-- GIVEN INFORMATION follows --

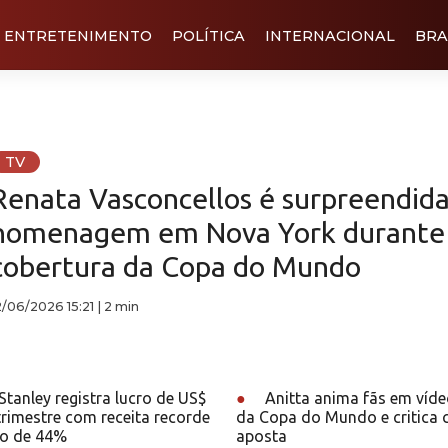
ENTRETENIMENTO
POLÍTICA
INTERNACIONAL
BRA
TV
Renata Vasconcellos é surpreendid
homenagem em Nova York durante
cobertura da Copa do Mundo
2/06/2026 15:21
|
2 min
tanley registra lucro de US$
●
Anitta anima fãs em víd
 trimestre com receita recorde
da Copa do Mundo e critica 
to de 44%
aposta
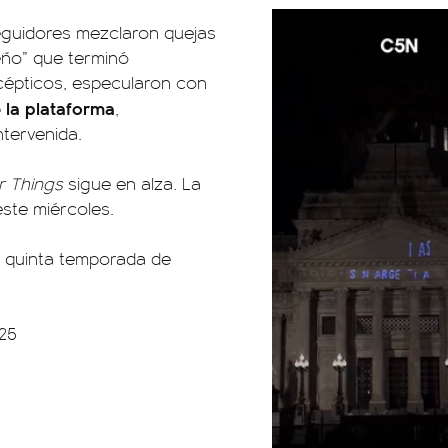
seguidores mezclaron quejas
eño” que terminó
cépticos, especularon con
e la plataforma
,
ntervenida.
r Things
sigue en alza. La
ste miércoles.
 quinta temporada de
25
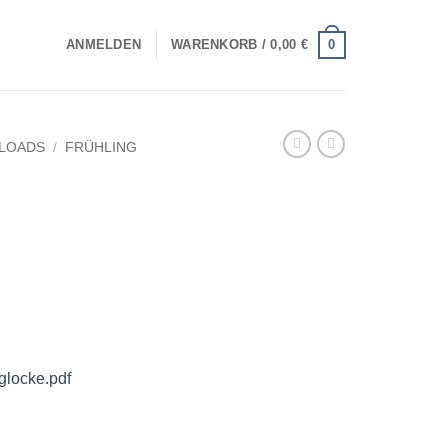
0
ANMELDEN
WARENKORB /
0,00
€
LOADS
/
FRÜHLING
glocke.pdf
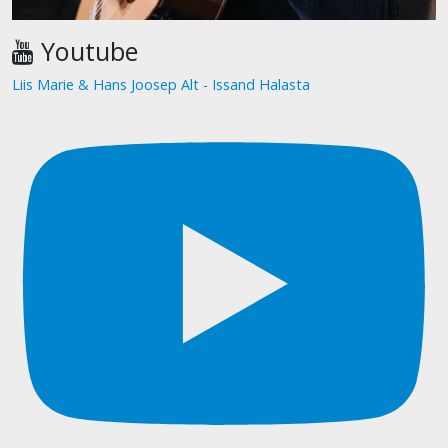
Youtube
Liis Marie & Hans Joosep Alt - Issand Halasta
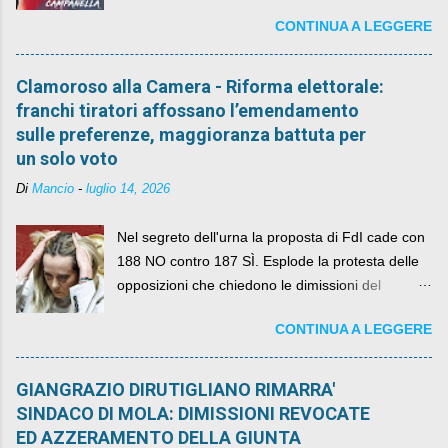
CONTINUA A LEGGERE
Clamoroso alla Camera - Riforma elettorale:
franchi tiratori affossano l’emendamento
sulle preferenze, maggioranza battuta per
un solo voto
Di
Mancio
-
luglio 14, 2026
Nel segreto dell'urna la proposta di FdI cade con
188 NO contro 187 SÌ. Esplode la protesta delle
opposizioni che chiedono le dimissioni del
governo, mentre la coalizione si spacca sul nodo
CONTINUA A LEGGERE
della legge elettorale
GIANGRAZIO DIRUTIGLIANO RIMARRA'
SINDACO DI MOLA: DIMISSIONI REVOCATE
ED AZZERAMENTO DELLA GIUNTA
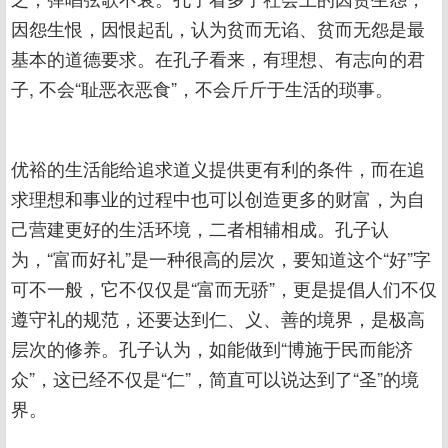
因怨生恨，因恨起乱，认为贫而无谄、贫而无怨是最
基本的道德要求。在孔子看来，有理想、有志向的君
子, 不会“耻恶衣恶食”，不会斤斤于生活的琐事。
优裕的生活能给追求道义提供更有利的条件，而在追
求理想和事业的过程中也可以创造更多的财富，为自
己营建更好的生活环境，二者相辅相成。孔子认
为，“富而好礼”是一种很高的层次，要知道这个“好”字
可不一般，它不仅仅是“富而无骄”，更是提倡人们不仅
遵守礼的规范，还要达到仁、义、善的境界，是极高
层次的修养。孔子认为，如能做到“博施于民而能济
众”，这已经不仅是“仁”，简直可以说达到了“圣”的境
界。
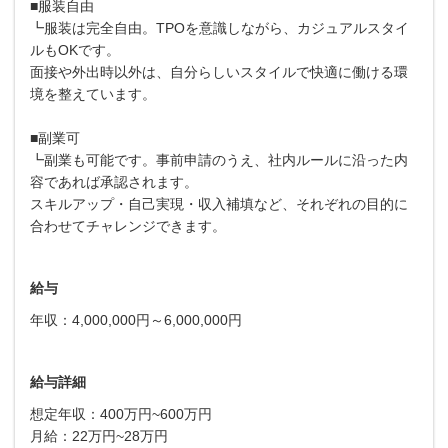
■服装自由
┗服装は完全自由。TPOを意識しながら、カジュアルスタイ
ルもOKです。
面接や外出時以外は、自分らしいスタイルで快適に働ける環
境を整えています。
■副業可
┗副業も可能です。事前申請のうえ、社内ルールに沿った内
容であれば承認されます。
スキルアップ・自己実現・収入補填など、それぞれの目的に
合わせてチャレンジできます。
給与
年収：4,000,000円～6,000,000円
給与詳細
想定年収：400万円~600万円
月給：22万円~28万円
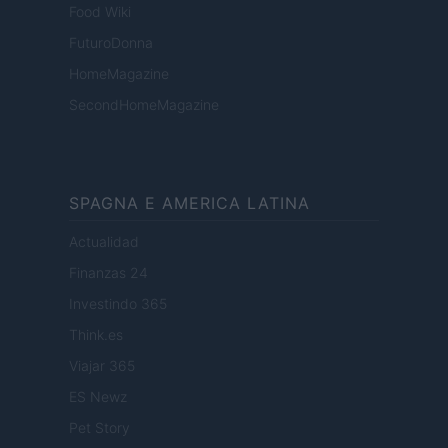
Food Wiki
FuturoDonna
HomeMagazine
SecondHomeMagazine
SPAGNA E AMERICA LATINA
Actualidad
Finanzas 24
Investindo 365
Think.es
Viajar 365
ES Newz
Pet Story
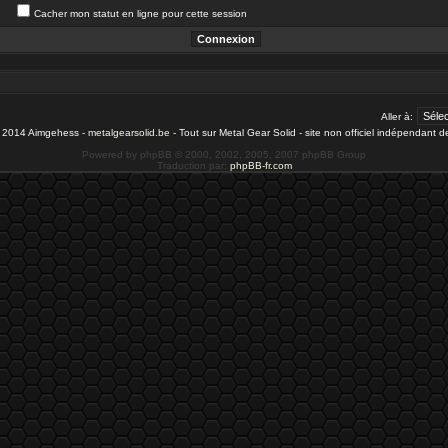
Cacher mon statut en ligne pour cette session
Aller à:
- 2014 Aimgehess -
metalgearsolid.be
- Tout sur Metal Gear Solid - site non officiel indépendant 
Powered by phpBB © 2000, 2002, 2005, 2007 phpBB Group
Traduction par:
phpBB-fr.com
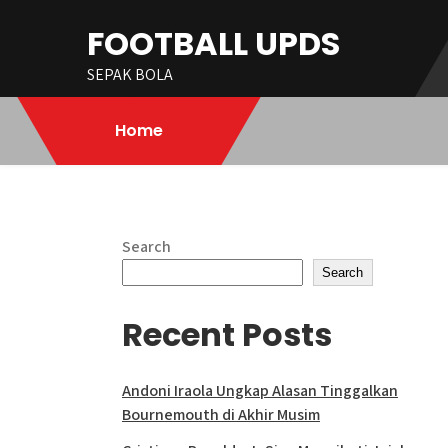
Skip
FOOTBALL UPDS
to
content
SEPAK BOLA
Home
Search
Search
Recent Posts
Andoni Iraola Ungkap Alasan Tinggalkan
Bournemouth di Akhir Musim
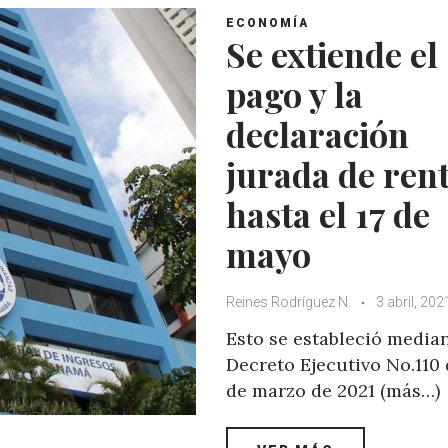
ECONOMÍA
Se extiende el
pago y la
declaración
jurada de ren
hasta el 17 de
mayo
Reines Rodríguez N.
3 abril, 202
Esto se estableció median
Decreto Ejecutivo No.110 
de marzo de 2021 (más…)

-- GIVEN INFORMATION concluded --

▶ _WHAT IS NEEDED_
Leave every picture out and output the records exactly.

▶ _RESULT_
ENTRETENIMENTO
POLÍTICA
INTERNACIONAL
BRA
TV
Renata Vasconcellos é surpreendid
homenagem em Nova York durante
cobertura da Copa do Mundo
2/06/2026 15:21
|
2 min
tanley registra lucro de US$
●
Anitta anima fãs em víd
 trimestre com receita recorde
da Copa do Mundo e critica 
to de 44%
aposta
seguidores mezclaron quejas
eño” que terminó
cépticos, especularon con
e la plataforma
,
ntervenida.
r Things
sigue en alza. La
ste miércoles.
 quinta temporada de
25
0
ANMELDEN
WARENKORB /
0,00
€
LOADS
/
FRÜHLING
glocke.pdf
Youtube
Liis Marie & Hans Joosep Alt - Issand Halasta
CONTINUA A LEGGERE
Clamoroso alla Camera - Riforma elettorale:
franchi tiratori affossano l’emendamento
sulle preferenze, maggioranza battuta per
un solo voto
Di
Mancio
-
luglio 14, 2026
Nel segreto dell'urna la proposta di FdI cade con
188 NO contro 187 SÌ. Esplode la protesta delle
opposizioni che chiedono le dimissioni del
governo, mentre la coalizione si spacca sul nodo
CONTINUA A LEGGERE
della legge elettorale
GIANGRAZIO DIRUTIGLIANO RIMARRA'
SINDACO DI MOLA: DIMISSIONI REVOCATE
ED AZZERAMENTO DELLA GIUNTA
因怨生恨，因恨起乱，认为贫而无谄、贫而无怨是最
基本的道德要求。在孔子看来，有理想、有志向的君
子, 不会“耻恶衣恶食”，不会斤斤于生活的琐事。
优裕的生活能给追求道义提供更有利的条件，而在追
求理想和事业的过程中也可以创造更多的财富，为自
己营建更好的生活环境，二者相辅相成。孔子认
为，“富而好礼”是一种很高的层次，要知道这个“好”字
可不一般，它不仅仅是“富而无骄”，更是提倡人们不仅
遵守礼的规范，还要达到仁、义、善的境界，是极高
层次的修养。孔子认为，如能做到“博施于民而能济
众”，这已经不仅是“仁”，简直可以说达到了“圣”的境
界。
■服装自由
┗服装は完全自由。TPOを意識しながら、カジュアルスタイ
ルもOKです。
面接や外出時以外は、自分らしいスタイルで快適に働ける環
境を整えています。
■副業可
┗副業も可能です。事前申請のうえ、社内ルールに沿った内
容であれば承認されます。
スキルアップ・自己実現・収入補填など、それぞれの目的に
合わせてチャレンジできます。
給与
年収：4,000,000円～6,000,000円
給与詳細
想定年収：400万円~600万円
月給：22万円~28万円
Food Wiki
FuturoDonna
HomeMagazine
SecondHomeMagazine
SPAGNA E AMERICA LATINA
Actualidad
Finanzas 24
Investindo 365
Think.es
Viajar 365
ES Newz
Pet Story
Cacher mon statut en ligne pour cette session
Aller à:
- 2014 Aimgehess -
metalgearsolid.be
- Tout sur Metal Gear Solid - site non officiel indépendant 
Powered by phpBB © 2000, 2002, 2005, 2007 phpBB Group
Traduction par:
phpBB-fr.com
Skip
FOOTBALL UPDS
to
content
SEPAK BOLA
Home
Search
Search
Recent Posts
Andoni Iraola Ungkap Alasan Tinggalkan
Bournemouth di Akhir Musim
ECONOMÍA
Se extiende el
pago y la
declaración
jurada de ren
hasta el 17 de
mayo
Reines Rodríguez N.
3 abril, 202
Esto se estableció median
Decreto Ejecutivo No.110 
de marzo de 2021 (más…)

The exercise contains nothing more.